Billionaires Brawl, Courts Intrude—And Everyone Else Pays
Good Morning from San Francisco, The world's most expensive friendship just imploded 💥. Trump and Musk torched their alliance
Good Morning from San Francisco,
The world's most expensive friendship just imploded 💥. Trump and Musk torched their alliance over electric vehicle subsidies, wiping $150 billion off Tesla in three hours 📉. Musk threatened to strand astronauts 🚀. Trump threatened to cancel SpaceX contracts 🔥. Both men forgot they're not running reality TV shows 📺.
Meanwhile, OpenAI fights a court order forcing it to hoard every ChatGPT conversation forever 🗂️. The New York Times wants proof that ChatGPT steals articles 📰. Users want their deleted chats to stay deleted 🗑️. Privacy advocates are furious 😤.
When billionaires brawl and courts meddle, the rest of us pay the price 💸.
Stay curious,
Marcus Schuler
The most expensive friendship in American politics collapsed in spectacular fashion Thursday. Elon Musk and Donald Trump spent the day attacking each other across social media platforms, turning a budget disagreement into a personal war that wiped $150 billion off Tesla's value in three hours.
The speed shocked everyone. Last week, Trump gave Musk a ceremonial White House key and called him "one of the greatest business leaders the world has ever produced." By Thursday, Musk was accusing Trump of hiding Jeffrey Epstein files while Trump threatened to cancel billions in government contracts.
Their fight started over Trump's budget bill, which cuts electric vehicle subsidies that benefit Tesla. Musk had spent $250 million backing Trump's campaign, expecting favorable treatment. Instead, he watched his influence disappear as fast as Tesla's stock price.
The real damage came from personnel fights behind the scenes. Trump pulled his nomination of Jared Isaacman, Musk's pick for NASA administrator.

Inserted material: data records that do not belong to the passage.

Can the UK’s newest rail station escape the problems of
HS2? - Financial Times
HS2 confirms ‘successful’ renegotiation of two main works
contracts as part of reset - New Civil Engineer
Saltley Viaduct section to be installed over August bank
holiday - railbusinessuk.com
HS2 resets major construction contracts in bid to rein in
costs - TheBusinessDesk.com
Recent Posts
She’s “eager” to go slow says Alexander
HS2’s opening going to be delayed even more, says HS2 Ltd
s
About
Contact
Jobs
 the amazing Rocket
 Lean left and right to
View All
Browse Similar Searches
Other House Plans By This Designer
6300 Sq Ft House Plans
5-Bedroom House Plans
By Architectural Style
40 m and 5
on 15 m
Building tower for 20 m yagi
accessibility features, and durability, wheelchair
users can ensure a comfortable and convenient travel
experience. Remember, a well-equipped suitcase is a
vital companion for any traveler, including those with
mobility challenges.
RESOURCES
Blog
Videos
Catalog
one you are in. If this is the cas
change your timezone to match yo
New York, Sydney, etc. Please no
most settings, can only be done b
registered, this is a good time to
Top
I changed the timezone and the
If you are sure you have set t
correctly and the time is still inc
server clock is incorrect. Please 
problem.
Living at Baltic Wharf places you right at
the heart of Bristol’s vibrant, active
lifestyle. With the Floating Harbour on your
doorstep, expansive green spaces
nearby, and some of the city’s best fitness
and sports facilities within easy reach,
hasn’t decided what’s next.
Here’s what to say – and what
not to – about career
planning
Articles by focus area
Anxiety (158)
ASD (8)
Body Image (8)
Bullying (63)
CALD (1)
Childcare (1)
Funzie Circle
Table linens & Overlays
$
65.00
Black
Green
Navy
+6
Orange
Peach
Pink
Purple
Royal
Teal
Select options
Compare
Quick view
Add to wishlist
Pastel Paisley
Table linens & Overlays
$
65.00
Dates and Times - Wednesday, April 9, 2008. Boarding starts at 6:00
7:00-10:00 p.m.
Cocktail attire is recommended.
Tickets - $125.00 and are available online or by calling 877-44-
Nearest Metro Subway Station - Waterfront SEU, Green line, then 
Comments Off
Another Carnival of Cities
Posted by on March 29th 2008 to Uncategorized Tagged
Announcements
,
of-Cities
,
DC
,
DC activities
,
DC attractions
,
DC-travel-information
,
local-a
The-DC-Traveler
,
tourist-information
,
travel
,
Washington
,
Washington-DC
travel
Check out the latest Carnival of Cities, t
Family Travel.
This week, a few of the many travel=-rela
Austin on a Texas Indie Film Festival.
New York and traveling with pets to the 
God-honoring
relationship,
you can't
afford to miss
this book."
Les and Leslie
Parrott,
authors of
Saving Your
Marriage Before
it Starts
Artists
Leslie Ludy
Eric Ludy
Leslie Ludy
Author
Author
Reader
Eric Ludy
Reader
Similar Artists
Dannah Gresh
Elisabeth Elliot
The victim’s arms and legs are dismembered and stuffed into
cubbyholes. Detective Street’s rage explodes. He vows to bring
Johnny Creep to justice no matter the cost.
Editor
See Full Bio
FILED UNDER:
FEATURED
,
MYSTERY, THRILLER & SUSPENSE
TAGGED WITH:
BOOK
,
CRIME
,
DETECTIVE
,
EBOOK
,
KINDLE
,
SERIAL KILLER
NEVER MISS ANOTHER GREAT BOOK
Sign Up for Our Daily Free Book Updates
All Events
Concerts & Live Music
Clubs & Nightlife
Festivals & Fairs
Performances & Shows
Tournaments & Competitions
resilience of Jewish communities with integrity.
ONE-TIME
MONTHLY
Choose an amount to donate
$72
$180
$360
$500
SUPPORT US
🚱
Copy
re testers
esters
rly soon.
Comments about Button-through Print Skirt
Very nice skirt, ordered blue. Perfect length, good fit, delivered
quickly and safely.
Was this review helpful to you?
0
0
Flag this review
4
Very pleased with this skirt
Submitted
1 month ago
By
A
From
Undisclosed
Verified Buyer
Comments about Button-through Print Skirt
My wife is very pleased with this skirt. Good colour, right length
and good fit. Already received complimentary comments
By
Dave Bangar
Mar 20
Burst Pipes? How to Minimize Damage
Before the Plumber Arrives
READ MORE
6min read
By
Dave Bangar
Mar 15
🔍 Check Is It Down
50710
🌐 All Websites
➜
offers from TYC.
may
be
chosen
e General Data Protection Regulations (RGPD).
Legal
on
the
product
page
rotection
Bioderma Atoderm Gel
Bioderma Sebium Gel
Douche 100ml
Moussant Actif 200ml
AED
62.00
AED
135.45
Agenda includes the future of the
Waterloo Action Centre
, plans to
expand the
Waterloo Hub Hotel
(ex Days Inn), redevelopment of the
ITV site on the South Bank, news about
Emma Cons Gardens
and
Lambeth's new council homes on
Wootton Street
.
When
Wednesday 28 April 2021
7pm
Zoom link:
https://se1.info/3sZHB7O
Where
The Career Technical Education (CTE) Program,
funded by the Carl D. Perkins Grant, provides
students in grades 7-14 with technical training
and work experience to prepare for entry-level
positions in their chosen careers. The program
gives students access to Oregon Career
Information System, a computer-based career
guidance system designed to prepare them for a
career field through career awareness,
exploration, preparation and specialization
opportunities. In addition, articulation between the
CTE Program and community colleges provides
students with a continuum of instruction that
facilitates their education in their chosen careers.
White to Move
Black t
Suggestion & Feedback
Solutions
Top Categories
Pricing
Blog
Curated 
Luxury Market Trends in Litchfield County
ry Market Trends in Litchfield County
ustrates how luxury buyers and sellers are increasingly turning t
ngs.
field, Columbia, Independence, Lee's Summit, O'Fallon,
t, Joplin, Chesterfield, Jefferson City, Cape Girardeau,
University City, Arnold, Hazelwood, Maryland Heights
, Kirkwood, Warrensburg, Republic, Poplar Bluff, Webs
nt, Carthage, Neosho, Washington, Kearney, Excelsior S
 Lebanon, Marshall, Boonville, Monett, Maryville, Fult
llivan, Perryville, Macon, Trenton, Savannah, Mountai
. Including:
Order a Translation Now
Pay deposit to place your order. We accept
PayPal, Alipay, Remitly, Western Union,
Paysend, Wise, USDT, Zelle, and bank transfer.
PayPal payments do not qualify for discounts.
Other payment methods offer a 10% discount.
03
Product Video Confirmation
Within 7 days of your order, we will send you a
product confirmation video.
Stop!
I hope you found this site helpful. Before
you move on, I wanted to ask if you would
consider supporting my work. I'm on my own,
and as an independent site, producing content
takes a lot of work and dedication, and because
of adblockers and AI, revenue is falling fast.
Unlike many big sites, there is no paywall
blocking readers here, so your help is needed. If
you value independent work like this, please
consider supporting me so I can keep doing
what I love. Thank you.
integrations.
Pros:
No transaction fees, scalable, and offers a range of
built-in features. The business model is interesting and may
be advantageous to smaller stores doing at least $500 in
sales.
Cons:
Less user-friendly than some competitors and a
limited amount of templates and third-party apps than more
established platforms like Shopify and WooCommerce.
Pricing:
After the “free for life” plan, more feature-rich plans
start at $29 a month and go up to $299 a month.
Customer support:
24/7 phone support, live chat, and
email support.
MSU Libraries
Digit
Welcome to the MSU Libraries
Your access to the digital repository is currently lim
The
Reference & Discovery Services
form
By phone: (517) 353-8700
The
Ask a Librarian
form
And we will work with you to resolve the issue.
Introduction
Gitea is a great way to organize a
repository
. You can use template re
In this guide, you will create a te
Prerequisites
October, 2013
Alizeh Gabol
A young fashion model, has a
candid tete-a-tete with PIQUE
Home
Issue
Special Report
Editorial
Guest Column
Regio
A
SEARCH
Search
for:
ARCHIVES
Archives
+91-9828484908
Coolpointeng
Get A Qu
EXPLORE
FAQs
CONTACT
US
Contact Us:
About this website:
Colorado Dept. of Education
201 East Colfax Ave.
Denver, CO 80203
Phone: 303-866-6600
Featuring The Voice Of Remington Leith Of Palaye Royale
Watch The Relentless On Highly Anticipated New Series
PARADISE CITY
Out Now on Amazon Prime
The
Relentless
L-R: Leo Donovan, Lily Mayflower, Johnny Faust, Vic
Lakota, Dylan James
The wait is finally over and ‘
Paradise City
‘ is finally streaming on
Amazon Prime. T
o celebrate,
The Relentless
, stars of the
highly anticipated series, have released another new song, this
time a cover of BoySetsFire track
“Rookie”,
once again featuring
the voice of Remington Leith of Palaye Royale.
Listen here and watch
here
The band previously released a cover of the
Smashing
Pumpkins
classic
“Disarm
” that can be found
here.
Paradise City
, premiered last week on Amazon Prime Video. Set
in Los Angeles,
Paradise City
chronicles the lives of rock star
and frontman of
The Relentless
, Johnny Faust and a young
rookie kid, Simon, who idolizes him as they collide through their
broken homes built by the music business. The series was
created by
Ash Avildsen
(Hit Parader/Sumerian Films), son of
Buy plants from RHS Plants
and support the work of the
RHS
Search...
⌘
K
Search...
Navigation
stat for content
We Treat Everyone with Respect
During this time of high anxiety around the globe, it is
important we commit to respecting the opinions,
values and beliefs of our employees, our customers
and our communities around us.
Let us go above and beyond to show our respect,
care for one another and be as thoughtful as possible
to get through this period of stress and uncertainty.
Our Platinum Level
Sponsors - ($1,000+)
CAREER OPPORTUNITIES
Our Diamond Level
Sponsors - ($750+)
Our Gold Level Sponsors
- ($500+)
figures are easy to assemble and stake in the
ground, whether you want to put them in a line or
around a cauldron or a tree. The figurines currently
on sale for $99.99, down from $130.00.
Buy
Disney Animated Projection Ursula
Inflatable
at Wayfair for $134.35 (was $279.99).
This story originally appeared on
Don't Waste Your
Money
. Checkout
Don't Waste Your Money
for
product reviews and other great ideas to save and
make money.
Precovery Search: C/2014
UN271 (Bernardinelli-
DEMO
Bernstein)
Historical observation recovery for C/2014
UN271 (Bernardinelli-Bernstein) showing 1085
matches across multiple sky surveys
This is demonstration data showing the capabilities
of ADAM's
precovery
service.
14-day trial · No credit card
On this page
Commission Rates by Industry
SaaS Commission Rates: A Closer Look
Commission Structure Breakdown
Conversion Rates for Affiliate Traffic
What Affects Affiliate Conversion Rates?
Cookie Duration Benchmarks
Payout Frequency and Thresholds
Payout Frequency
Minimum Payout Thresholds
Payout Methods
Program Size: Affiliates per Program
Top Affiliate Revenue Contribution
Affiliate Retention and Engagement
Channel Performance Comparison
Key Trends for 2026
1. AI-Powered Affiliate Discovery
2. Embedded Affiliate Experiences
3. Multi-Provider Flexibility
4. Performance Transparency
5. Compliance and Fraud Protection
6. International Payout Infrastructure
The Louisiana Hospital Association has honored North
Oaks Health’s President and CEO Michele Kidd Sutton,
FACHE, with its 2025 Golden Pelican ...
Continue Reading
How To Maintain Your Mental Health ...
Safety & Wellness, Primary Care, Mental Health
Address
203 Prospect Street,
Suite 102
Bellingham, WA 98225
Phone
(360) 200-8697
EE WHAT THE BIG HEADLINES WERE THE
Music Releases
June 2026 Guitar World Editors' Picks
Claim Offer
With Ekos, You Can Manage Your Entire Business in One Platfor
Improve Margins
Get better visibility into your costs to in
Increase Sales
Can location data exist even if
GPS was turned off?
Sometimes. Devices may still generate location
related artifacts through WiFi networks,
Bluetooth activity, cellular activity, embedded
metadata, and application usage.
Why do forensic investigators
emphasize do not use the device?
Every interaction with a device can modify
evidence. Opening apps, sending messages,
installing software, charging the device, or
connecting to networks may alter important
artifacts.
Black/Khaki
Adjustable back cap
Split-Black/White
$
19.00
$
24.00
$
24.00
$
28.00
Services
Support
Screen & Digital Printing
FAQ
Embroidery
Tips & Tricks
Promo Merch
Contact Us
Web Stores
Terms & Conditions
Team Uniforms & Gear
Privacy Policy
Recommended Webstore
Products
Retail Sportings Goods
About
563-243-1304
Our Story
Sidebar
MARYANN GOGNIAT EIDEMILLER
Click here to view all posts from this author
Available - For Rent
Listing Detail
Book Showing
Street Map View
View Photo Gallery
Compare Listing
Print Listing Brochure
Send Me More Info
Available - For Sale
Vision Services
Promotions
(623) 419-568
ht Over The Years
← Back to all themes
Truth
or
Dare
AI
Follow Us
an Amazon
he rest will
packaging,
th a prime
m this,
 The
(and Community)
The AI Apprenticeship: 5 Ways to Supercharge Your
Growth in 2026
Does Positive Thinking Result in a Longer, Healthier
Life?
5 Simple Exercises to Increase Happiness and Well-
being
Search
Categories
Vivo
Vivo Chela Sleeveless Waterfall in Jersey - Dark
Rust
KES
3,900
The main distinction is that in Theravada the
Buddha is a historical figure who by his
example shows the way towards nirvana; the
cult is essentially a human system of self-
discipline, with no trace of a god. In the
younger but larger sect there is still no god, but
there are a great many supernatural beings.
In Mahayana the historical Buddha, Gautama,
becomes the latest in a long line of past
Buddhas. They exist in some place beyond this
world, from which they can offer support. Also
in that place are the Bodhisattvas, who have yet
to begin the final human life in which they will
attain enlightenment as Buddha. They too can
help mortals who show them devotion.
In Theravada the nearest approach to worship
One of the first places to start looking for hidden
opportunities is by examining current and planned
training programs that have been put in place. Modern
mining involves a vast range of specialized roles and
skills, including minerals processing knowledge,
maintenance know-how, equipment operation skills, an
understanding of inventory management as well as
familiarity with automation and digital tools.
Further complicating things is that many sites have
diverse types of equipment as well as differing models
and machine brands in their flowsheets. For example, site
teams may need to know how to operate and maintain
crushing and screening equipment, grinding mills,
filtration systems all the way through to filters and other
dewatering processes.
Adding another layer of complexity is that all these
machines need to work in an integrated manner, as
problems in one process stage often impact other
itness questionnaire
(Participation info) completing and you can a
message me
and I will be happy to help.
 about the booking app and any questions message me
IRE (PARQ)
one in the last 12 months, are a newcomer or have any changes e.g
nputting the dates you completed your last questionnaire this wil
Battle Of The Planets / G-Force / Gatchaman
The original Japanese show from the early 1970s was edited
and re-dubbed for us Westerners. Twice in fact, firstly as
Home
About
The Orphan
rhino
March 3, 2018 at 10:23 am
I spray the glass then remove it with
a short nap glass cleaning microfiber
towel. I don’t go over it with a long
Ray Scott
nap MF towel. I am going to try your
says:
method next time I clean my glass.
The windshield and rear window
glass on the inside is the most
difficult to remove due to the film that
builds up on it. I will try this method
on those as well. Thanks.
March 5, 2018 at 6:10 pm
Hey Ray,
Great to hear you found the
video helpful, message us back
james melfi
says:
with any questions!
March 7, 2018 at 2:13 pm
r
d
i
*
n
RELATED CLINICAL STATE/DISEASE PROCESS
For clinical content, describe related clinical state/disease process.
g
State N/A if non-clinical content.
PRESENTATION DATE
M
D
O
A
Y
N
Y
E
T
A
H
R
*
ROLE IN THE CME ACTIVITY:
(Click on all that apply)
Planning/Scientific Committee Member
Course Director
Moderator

White House officials had already started limiting Musk's authority over staffing and budget decisions.
Musk escalated by threatening to decommission SpaceX's Dragon spacecraft, currently the only American vehicle that can ferry astronauts to the International Space Station. Seven people are aboard right now, including three NASA astronauts.
Tesla shares plunged 14% in a single session. Musk personally lost $20 billion on paper. The selloff reflected deeper concerns about Tesla's robotaxi plans, which depend on regulatory approval Trump could now delay.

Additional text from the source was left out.